Only the total should be returned: the number of lines in the data that hold the string "more".

———

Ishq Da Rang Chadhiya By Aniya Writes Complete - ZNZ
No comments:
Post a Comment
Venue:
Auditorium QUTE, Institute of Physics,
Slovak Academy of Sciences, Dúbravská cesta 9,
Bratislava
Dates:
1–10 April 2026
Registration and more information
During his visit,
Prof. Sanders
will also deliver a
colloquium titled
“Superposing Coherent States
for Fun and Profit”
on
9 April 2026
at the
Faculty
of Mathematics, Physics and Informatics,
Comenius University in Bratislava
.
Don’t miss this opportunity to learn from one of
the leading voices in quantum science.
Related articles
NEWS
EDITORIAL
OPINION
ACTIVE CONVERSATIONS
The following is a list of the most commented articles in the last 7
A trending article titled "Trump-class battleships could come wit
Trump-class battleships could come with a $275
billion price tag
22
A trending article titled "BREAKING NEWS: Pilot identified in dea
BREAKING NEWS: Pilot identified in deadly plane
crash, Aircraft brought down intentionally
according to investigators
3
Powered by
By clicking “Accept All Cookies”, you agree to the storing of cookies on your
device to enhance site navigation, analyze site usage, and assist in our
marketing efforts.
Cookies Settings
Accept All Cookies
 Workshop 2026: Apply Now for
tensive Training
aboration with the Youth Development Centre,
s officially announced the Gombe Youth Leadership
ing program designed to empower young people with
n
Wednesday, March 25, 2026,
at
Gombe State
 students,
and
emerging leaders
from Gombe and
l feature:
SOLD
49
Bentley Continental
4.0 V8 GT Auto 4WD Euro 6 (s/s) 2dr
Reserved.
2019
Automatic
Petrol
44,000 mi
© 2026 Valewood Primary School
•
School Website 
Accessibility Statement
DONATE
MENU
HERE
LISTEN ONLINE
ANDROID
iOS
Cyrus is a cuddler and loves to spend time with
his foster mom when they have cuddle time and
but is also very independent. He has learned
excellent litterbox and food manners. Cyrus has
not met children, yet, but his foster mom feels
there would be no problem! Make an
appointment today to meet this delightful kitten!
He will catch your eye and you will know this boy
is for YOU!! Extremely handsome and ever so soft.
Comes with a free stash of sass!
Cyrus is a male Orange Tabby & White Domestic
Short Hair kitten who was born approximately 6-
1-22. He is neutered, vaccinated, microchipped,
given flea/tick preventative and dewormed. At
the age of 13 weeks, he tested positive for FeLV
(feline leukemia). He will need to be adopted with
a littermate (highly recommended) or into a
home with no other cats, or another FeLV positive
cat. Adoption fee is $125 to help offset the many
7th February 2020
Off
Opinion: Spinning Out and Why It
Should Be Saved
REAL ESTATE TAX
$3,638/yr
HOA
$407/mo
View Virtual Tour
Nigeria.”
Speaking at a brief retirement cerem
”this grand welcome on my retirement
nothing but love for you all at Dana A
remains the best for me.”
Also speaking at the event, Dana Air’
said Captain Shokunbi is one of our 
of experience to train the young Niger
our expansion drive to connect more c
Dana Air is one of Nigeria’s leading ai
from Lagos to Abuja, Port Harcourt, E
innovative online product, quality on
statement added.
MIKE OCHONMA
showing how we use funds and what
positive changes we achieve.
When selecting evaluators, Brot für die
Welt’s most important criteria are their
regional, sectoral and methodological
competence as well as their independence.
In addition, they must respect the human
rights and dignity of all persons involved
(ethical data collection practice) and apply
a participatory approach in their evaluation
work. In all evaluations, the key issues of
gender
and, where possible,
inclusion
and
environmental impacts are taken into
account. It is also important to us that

———

Task response. 2